• [WHAT THE EXERCISE ASKS]: For this exercise, write out only the lines of the entries below from the one with "Tel 0584-71-7223 / Fax 0584-71-7224" up to and including the one with "Бронирование", exactly as they are. Pictures stay out.

• [RAW DATA]:
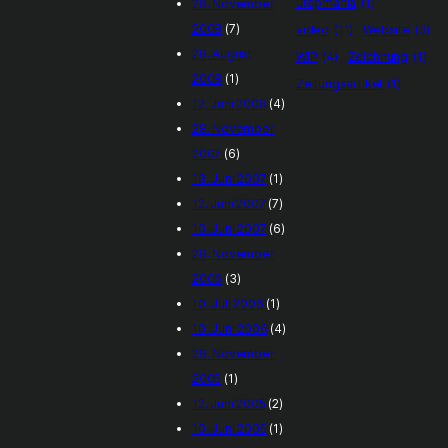
utopmania
(1)
28. November
2008
(7)
video
(11)
Website
(3)
28. August
WIP
(4)
Zeichnung
(1)
2008
(1)
Zeitungsartikel
(1)
12. Juni 2008
(4)
28. November
2007
(6)
13. Juni 2007
(1)
12. Juni 2007
(7)
10. Juni 2007
(6)
28. November
2006
(3)
10. Juli 2006
(1)
10. Juni 2006
(4)
28. November
2005
(1)
12. Juni 2005
(2)
10. Juni 2005
(1)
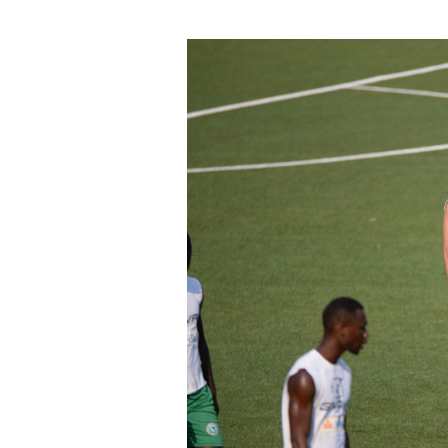
un'email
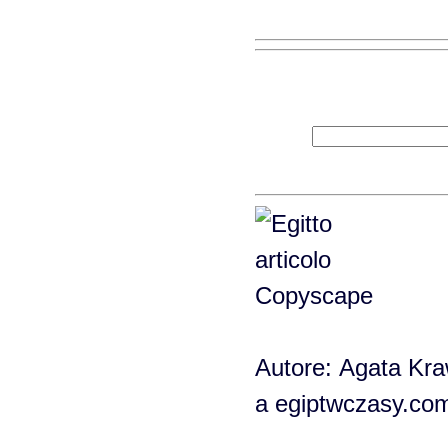
Autore: Agata Kraw
a egiptwczasy.co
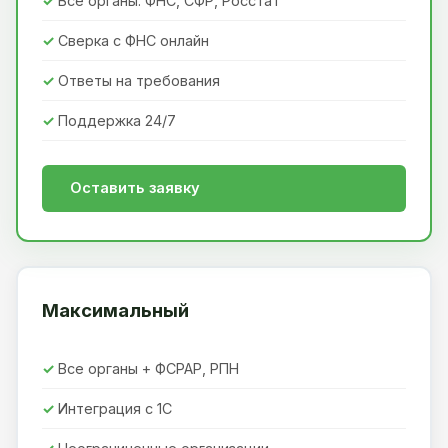
Все органы: ФНС, СФР, Росстат
Сверка с ФНС онлайн
Ответы на требования
Поддержка 24/7
Оставить заявку
Максимальный
Все органы + ФСРАР, РПН
Интеграция с 1С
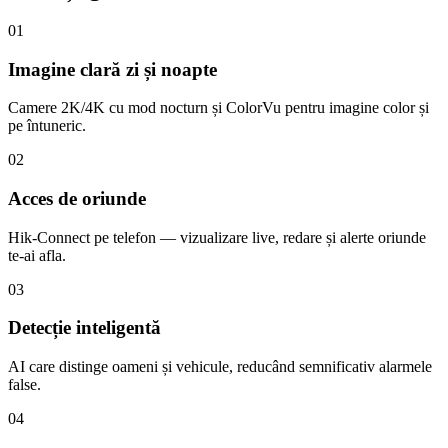
01
Imagine clară zi și noapte
Camere 2K/4K cu mod nocturn și ColorVu pentru imagine color și
pe întuneric.
02
Acces de oriunde
Hik-Connect pe telefon — vizualizare live, redare și alerte oriunde
te-ai afla.
03
Detecție inteligentă
AI care distinge oameni și vehicule, reducând semnificativ alarmele
false.
04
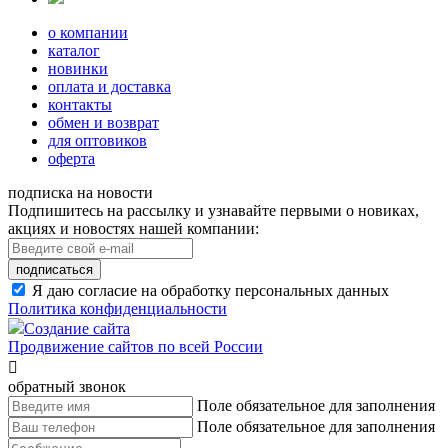
о компании
каталог
новинки
оплата и доставка
контакты
обмен и возврат
для оптовиков
оферта
подписка на новости
Подпишитесь на рассылку и узнавайте первыми о новиках,
акциях и новостях нашей компании:
подписаться
Я даю согласие на обработку персональных данных
Политика конфиденциальности
Создание сайта
Продвижение сайтов по всей России

обратный звонок
Поле обязательное для заполнения
Поле обязательное для заполнения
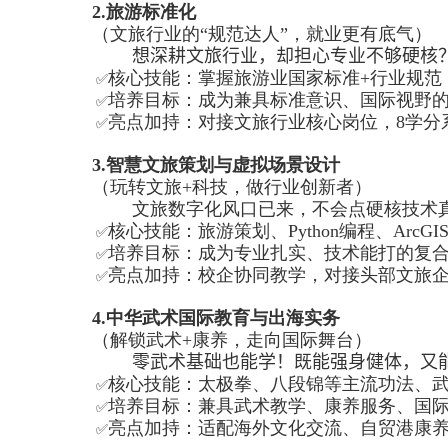
2.
旅游标准化
（文旅行业的“规范达人”，就业更有底气）
想深耕文旅行业，却担心专业不够硬核
核心技能：掌握旅游业国家标准
+
行业规范
✅
培养目标：成为兼具标准意识、国际视野
✅
亮点加持：对接文旅行业核心岗位，
8
学分
✅
3.
智慧文旅策划与虚拟场景设计
（玩转文旅
+
科技，做行业创新者）
文旅数字化风口已来，不会点硬核技术
核心技能：旅游策划、
Python
编程、
ArcGI
✅
培养目标：成为专业扎实、技术能打的复
✅
亮点加持：校企协同教学，对接头部文旅
✅
4.
中华武术国际教育与出海实务
（解锁武术
+
康养，走向国际舞台）
零武术基础也能学！既能强身健体，又
核心技能：太极拳、八段锦等主流功法、
✅
培养目标：兼具武术教学、康养服务、国
✅
亮点加持：适配海外文化交流、自贸港康
✅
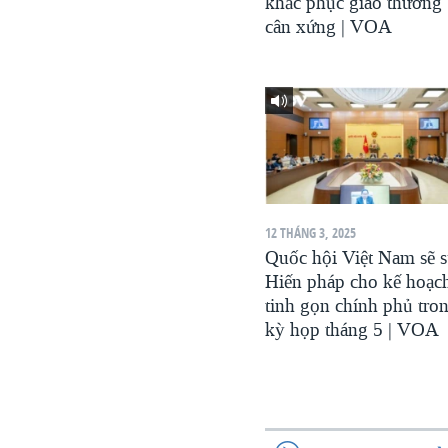
khắc phục giao thương 
cân xứng | VOA
12 THÁNG 3, 2025
Quốc hội Việt Nam sẽ 
Hiến pháp cho kế hoạc
tinh gọn chính phủ tro
kỳ họp tháng 5 | VOA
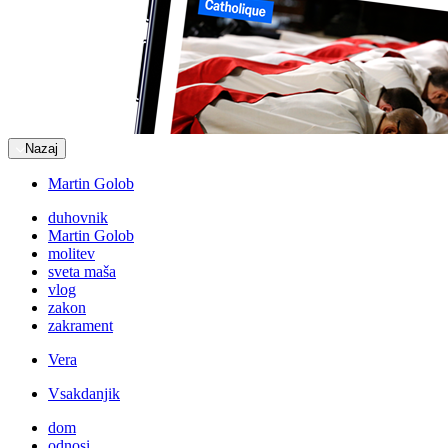
Nazaj
Martin Golob
duhovnik
Martin Golob
molitev
sveta maša
vlog
zakon
zakrament
Vera
Vsakdanjik
dom
odnosi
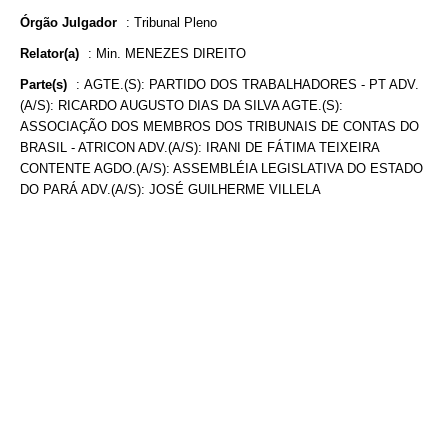
Órgão Julgador
:
Tribunal Pleno
Relator(a)
:
Min. MENEZES DIREITO
Parte(s)
:
AGTE.(S): PARTIDO DOS TRABALHADORES - PT ADV.
(A/S): RICARDO AUGUSTO DIAS DA SILVA AGTE.(S):
ASSOCIAÇÃO DOS MEMBROS DOS TRIBUNAIS DE CONTAS DO
BRASIL - ATRICON ADV.(A/S): IRANI DE FÁTIMA TEIXEIRA
CONTENTE AGDO.(A/S): ASSEMBLÉIA LEGISLATIVA DO ESTADO
DO PARÁ ADV.(A/S): JOSÉ GUILHERME VILLELA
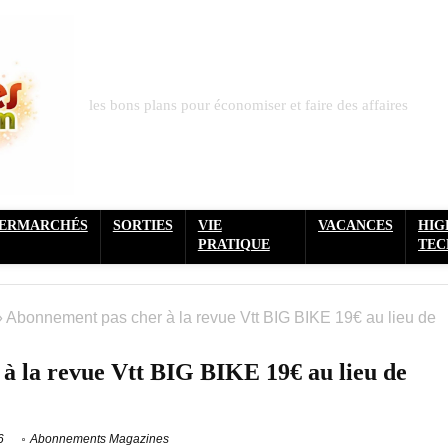
les bons plans pour économiser et faire des affaires
PERMARCHÉS
SORTIES
VIE
VACANCES
HIG
PRATIQUE
TEC
»
Abonnement pas cher à la revue Vtt BIG BIKE 19€ au lieu de
à la revue Vtt BIG BIKE 19€ au lieu de
6
Abonnements Magazines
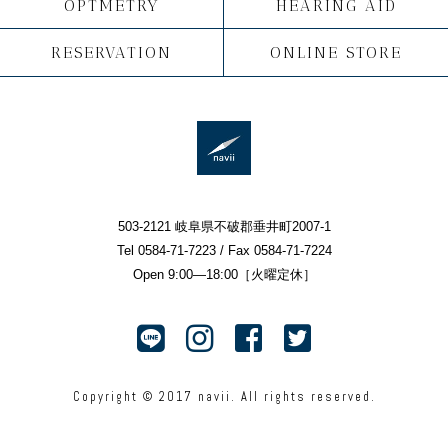
OPTMETRY
HEARING AID
RESERVATION
ONLINE STORE
503-2121 岐阜県不破郡垂井町2007-1
Tel 0584-71-7223 / Fax 0584-71-7224
Open 9:00—18:00［火曜定休］
Copyright © 2017 navii. All rights reserved.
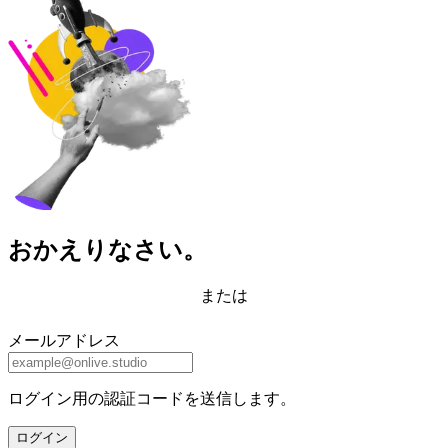
おかえりなさい。
または
メールアドレス
ログイン用の認証コードを送信します。
ログイン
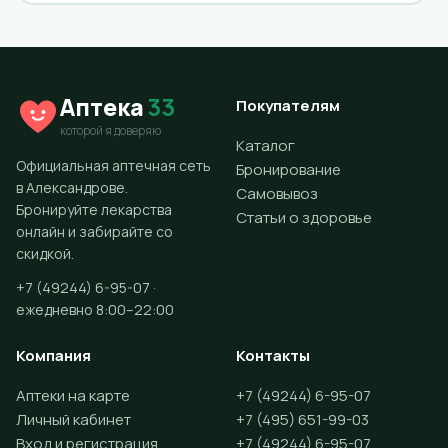
Аптека
33
Покупателям
которой я доверяю
Каталог
Официальная аптечная сеть
Бронирование
в Александрове.
Самовывоз
Бронируйте лекарства
Статьи о здоровье
онлайн и забирайте со
скидкой.
+7 (49244) 6-95-07 ·
ежедневно 8:00–22:00
Компания
Контакты
Аптеки на карте
+7 (49244) 6-95-07
Личный кабинет
+7 (495) 651-99-03
Вход и регистрация
+7 (49244) 6-95-07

• [RESPONSE TO THE EXERCISE]:
Tel 0584-71-7223 / Fax 0584-71-7224
Open 9:00—18:00［火曜定休］
Copyright © 2017 navii. All rights reserved.
おかえりなさい。
または
メールアドレス
ログイン用の認証コードを送信します。
ログイン
Аптека
33
Покупателям
которой я доверяю
Каталог
Официальная аптечная сеть
Бронирование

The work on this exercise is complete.